Give Mahinda Rajapakshe a camera and tell him to make a documentary on world peace, let Ranbir Kapoor make a movie on manliness, ask Ilayathalapathy Vijay to make a video on the art of acting or challenge A Raja to make a film on the evils of corruption. If any of the four quoted instances happen anytime in the future, you may react the way you are likely to react after seeing Veppam.

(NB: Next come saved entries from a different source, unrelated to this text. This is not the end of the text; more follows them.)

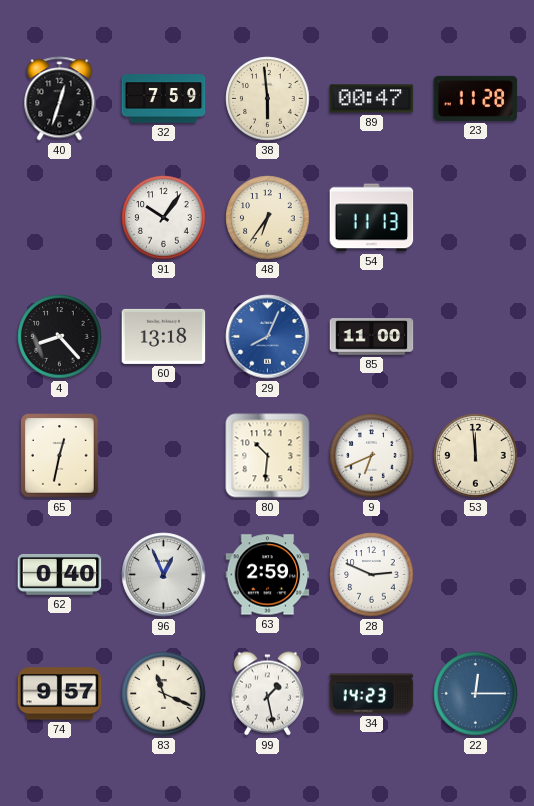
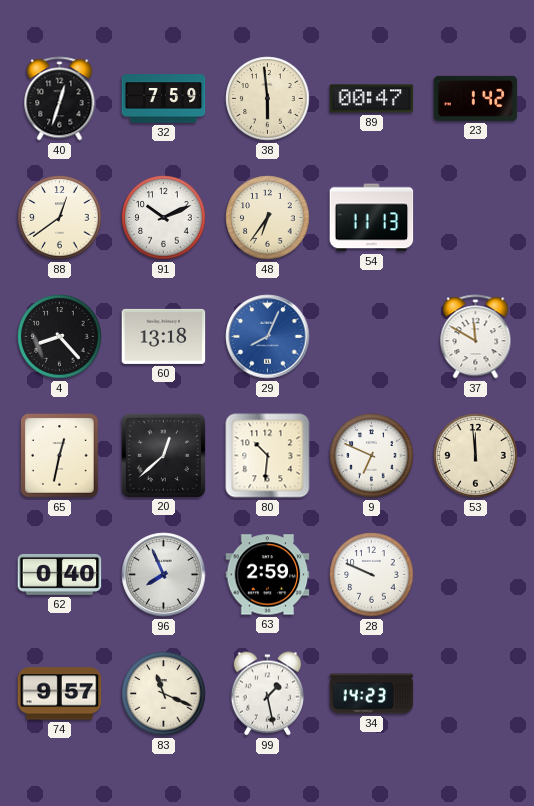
23: 11:28 -> 1:42
88: none -> 12:39
91: 10:06 -> 10:11
85: 11:00 -> none
37: none -> 11:50
20: none -> 12:38
9: 6:41 -> 6:49
96: 12:56 -> 7:56
28: 2:49 -> 9:49
22: 12:15 -> none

You’d normally expect a director, especially a female, who has graduated from the Gautam Menon School of cinema, to make a stylish romantic flick complete with an overdose of English dialogues. But maybe Anjana Ali Khan wanted us to appreciate her daredevilry. Maybe she wanted us to acknowledge the fact that she has the potential to break stereotypes and to explore new domains seldom associated with female directors. Unfortunately for her, she has got her most important calculation wrong: had she apprenticed under the likes of Selvaraghavan or RGV, who have made films with similar characters that are scarily close to ones that we may get to witness in real life, Veppam could have been a noteworthy product. A question mark looms large over that possibility too, because the storyline is as stale as my canteen food and the “twist” in the movie is a disgrace to the word itself. A 5 year old kid who was sitting beside me in the theatre was narrating the overtly obvious second half to his dad who was listening with rapt attention! A forecast of things to come by a 5 year old is not such a crime in a Romantic flick, but for a whodunit script that wants to call itself a suspense thriller, it’s an offence that warrants capital punishment.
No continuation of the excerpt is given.